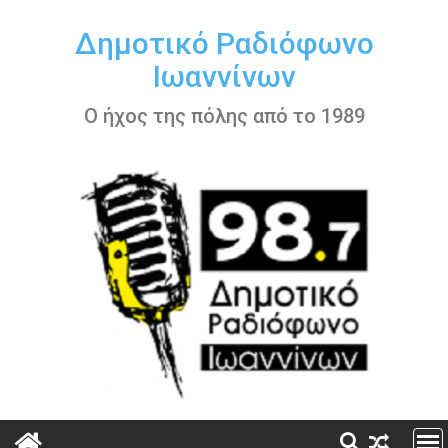
Περάστε
στο
Δημοτικό Ραδιόφωνο
περιεχόμενο
Ιωαννίνων
Ο ήχος της πόλης από το 1989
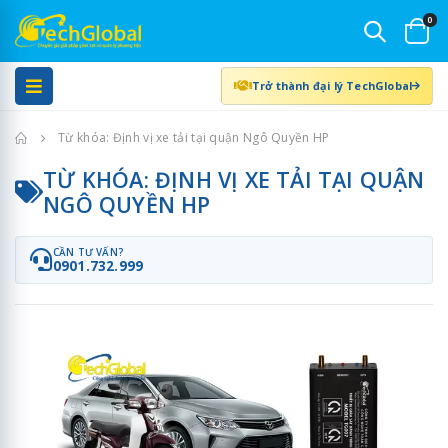
0
Trở thành đại lý TechGlobal
Trang chủ
Từ khóa: Định vị xe tải tại quận Ngô Quyền HP
TỪ KHÓA: ĐỊNH VỊ XE TẢI TẠI QUẬN
NGÔ QUYỀN HP
CẦN TƯ VẤN?
0901.732.999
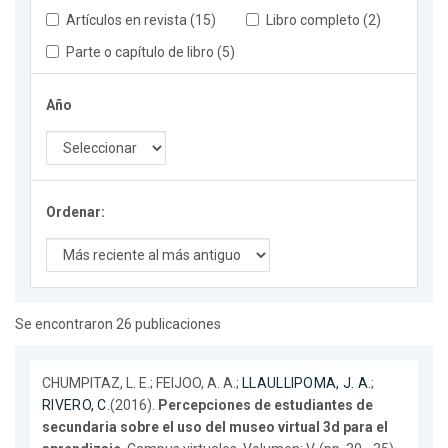
Artículos en revista (15)
Libro completo (2)
Parte o capítulo de libro (5)
Año
Ordenar:
Se encontraron 26 publicaciones
CHUMPITAZ, L. E.; FEIJOO, A. A.;
LLAULLIPOMA, J. A.
;
RIVERO, C.
(2016).
Percepciones de estudiantes de
secundaria sobre el uso del museo virtual 3d para el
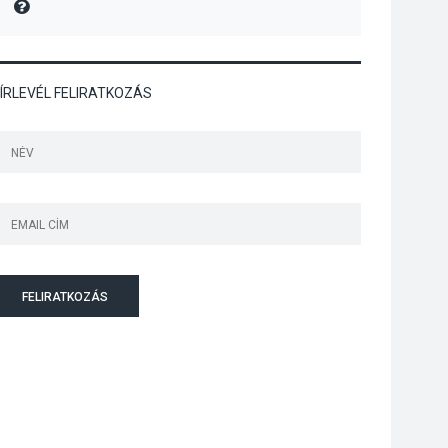
MIRE MONDTA
Jótékonysági
tanszergyűjtés lesz
Szigetmonostoron
ÍRLEVÉL FELIRATKOZÁS
KÖZÉLET
2026 AUG 04
Megújulnak Szentendre
játszóterei
FELIRATKOZÁS
TERMÉSZETI KÖRNYEZET
2026 AUG 04
Kánikulában még
veszélyesebbek a
kullancsok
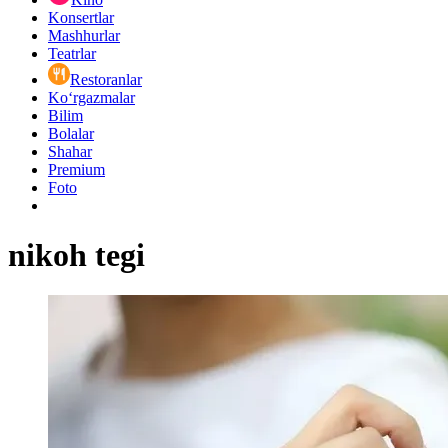
Konsertlar
Mashhurlar
Teatrlar
Restoranlar
Ko‘rgazmalar
Bilim
Bolalar
Shahar
Premium
Foto
nikoh tegi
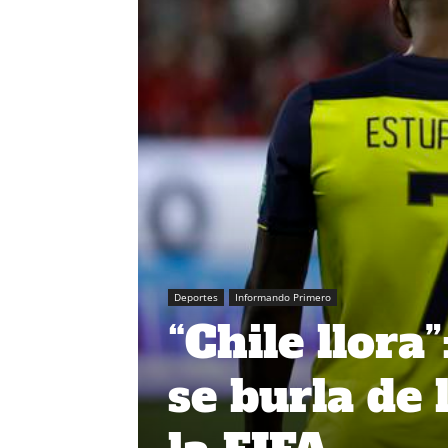
Deportes
Informando Primero
“Chile llora
se burla de l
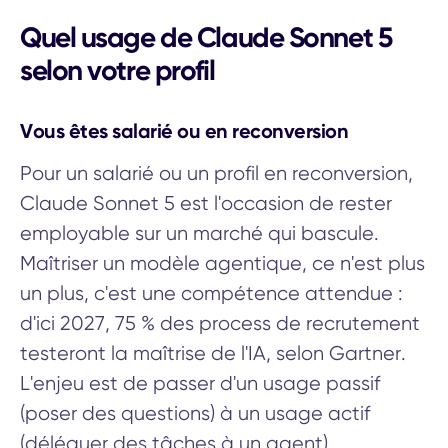
Quel usage de Claude Sonnet 5
selon votre profil
Vous êtes salarié ou en reconversion
Pour un salarié ou un profil en reconversion,
Claude Sonnet 5 est l'occasion de rester
employable sur un marché qui bascule.
Maîtriser un modèle agentique, ce n'est plus
un plus, c'est une compétence attendue :
d'ici 2027, 75 % des process de recrutement
testeront la maîtrise de l'IA, selon Gartner.
L'enjeu est de passer d'un usage passif
(poser des questions) à un usage actif
(déléguer des tâches à un agent).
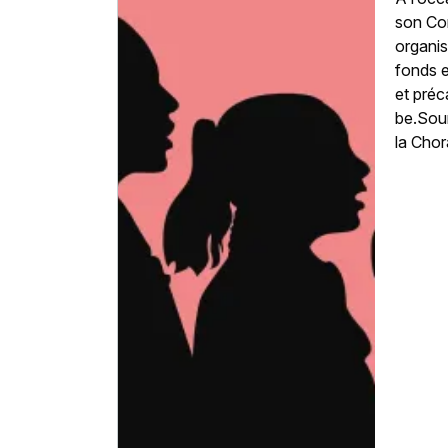
son Co
organis
fonds e
et préc
be.Sourc
la Chor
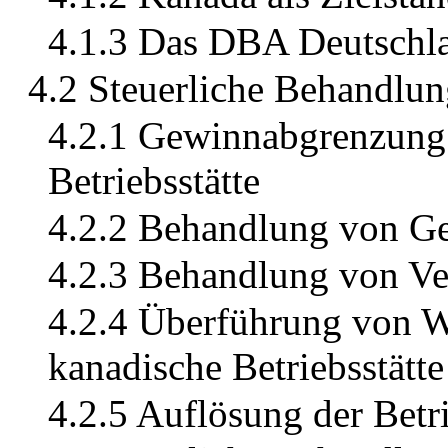
4.1.3 Das DBA Deutschl
4.2 Steuerliche Behandlun
4.2.1 Gewinnabgrenzung
Betriebsstätte
4.2.2 Behandlung von Ge
4.2.3 Behandlung von Ver
4.2.4 Überführung von Wi
kanadische Betriebsstätte
4.2.5 Auflösung der Betri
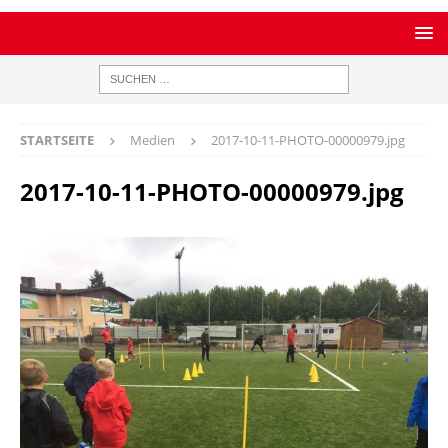
STARTSEITE
Medien
2017-10-11-PHOTO-00000979.jpg
2017-10-11-PHOTO-00000979.jpg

++++++

- [YOUR OBJECTIVE] When a line of the records holds the word "Betriebsstätte", copy that line.

- [COMPLETED TASK]
Betriebsstätte
kanadische Betriebsstätte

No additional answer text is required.